• Work required: Please copy each line of the records below that includes the word "label".

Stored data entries
• • •
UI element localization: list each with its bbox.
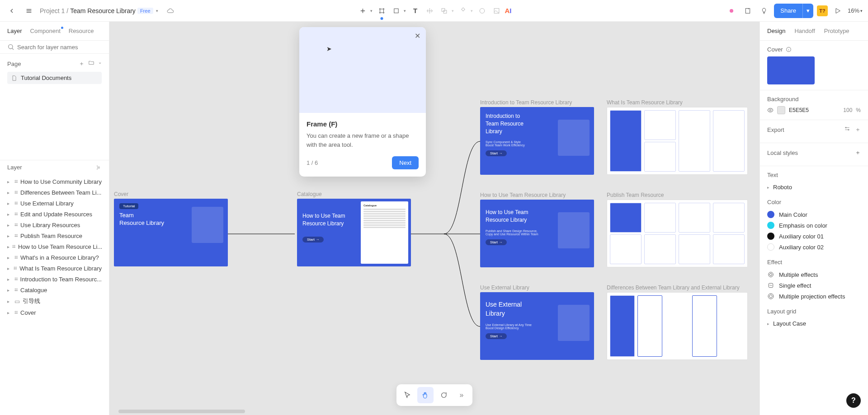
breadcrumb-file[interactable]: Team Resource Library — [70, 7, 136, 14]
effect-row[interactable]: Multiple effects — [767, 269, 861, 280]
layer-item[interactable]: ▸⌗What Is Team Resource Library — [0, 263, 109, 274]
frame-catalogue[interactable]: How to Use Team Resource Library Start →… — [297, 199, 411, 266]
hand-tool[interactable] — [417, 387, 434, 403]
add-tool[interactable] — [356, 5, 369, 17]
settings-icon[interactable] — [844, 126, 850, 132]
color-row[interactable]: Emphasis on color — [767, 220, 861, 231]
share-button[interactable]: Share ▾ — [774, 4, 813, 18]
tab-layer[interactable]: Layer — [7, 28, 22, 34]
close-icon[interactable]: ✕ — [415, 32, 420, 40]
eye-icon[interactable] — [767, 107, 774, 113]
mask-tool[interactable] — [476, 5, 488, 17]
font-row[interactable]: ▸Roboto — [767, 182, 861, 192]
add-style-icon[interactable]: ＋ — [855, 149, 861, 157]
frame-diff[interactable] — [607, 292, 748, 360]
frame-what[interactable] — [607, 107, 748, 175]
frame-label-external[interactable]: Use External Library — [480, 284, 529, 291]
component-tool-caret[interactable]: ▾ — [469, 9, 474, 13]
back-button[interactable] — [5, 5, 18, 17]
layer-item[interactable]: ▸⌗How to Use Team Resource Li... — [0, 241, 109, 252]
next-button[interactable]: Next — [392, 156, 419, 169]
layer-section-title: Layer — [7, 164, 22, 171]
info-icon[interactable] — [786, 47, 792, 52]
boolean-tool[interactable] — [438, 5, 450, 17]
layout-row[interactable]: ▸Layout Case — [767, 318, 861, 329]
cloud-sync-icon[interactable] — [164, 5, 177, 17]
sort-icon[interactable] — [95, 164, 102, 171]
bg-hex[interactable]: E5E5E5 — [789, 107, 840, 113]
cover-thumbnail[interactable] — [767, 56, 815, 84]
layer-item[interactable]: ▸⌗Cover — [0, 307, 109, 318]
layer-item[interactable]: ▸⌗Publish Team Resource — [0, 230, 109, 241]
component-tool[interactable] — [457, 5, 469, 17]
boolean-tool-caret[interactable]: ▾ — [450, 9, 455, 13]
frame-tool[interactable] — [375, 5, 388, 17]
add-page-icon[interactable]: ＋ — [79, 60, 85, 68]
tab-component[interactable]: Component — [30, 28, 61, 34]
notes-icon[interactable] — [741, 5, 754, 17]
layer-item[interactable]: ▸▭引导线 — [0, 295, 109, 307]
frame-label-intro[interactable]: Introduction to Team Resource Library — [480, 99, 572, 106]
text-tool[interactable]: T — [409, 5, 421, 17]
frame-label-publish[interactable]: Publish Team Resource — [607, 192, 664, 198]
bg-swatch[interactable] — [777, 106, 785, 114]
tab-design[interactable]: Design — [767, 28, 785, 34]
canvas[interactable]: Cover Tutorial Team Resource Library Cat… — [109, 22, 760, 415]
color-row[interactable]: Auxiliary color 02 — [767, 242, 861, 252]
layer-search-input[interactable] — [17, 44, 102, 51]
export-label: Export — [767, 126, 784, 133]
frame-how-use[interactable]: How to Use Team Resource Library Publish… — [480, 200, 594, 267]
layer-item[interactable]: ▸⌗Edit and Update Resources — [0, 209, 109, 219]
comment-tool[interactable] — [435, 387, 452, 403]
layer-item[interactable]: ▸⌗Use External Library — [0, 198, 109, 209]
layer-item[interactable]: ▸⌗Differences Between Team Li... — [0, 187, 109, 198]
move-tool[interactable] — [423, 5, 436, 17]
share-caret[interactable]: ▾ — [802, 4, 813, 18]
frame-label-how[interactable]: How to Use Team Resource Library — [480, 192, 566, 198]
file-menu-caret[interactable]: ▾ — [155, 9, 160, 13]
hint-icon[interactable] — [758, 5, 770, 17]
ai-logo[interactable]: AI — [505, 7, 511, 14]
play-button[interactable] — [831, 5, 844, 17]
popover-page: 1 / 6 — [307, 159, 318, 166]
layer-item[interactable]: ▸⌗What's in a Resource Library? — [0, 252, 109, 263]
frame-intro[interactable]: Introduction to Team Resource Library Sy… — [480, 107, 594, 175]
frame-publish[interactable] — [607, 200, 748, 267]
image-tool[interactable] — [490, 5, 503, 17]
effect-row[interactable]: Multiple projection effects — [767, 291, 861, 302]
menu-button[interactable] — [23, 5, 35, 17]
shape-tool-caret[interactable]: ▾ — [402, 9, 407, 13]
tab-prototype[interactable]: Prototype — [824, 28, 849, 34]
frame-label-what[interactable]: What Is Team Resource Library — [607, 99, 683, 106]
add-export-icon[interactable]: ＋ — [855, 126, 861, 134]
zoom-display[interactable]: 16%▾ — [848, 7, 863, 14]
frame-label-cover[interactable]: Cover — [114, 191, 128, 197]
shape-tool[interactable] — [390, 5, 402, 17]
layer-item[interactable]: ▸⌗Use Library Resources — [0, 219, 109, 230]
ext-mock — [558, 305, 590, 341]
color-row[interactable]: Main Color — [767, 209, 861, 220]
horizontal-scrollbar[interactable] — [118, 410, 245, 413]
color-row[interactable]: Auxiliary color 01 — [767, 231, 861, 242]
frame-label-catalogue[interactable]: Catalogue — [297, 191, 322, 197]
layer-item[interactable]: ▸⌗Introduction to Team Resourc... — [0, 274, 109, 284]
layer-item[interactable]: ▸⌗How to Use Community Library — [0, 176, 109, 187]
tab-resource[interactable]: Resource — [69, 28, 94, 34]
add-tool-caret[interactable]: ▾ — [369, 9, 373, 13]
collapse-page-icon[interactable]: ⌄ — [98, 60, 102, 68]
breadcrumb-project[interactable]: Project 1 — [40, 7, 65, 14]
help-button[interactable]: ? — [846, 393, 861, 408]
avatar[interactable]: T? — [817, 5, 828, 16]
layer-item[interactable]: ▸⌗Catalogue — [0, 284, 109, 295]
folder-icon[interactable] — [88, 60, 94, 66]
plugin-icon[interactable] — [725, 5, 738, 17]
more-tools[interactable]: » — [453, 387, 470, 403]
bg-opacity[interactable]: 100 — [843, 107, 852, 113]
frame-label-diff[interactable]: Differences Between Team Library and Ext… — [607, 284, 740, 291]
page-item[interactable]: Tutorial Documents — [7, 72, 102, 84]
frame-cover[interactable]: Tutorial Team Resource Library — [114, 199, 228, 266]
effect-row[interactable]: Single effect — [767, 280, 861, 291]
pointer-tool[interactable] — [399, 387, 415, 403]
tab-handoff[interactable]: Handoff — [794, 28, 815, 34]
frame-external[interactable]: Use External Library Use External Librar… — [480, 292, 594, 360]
• • •
• Finished exercise:
frame-label-external[interactable]: Use External Library — [480, 284, 529, 291]
frame-label-intro[interactable]: Introduction to Team Resource Library — [480, 99, 572, 106]
frame-label-publish[interactable]: Publish Team Resource — [607, 192, 664, 198]
export-label: Export — [767, 126, 784, 133]
frame-label-how[interactable]: How to Use Team Resource Library — [480, 192, 566, 198]
frame-label-what[interactable]: What Is Team Resource Library — [607, 99, 683, 106]
frame-label-cover[interactable]: Cover — [114, 191, 128, 197]
frame-label-catalogue[interactable]: Catalogue — [297, 191, 322, 197]
frame-label-diff[interactable]: Differences Between Team Library and Ext… — [607, 284, 740, 291]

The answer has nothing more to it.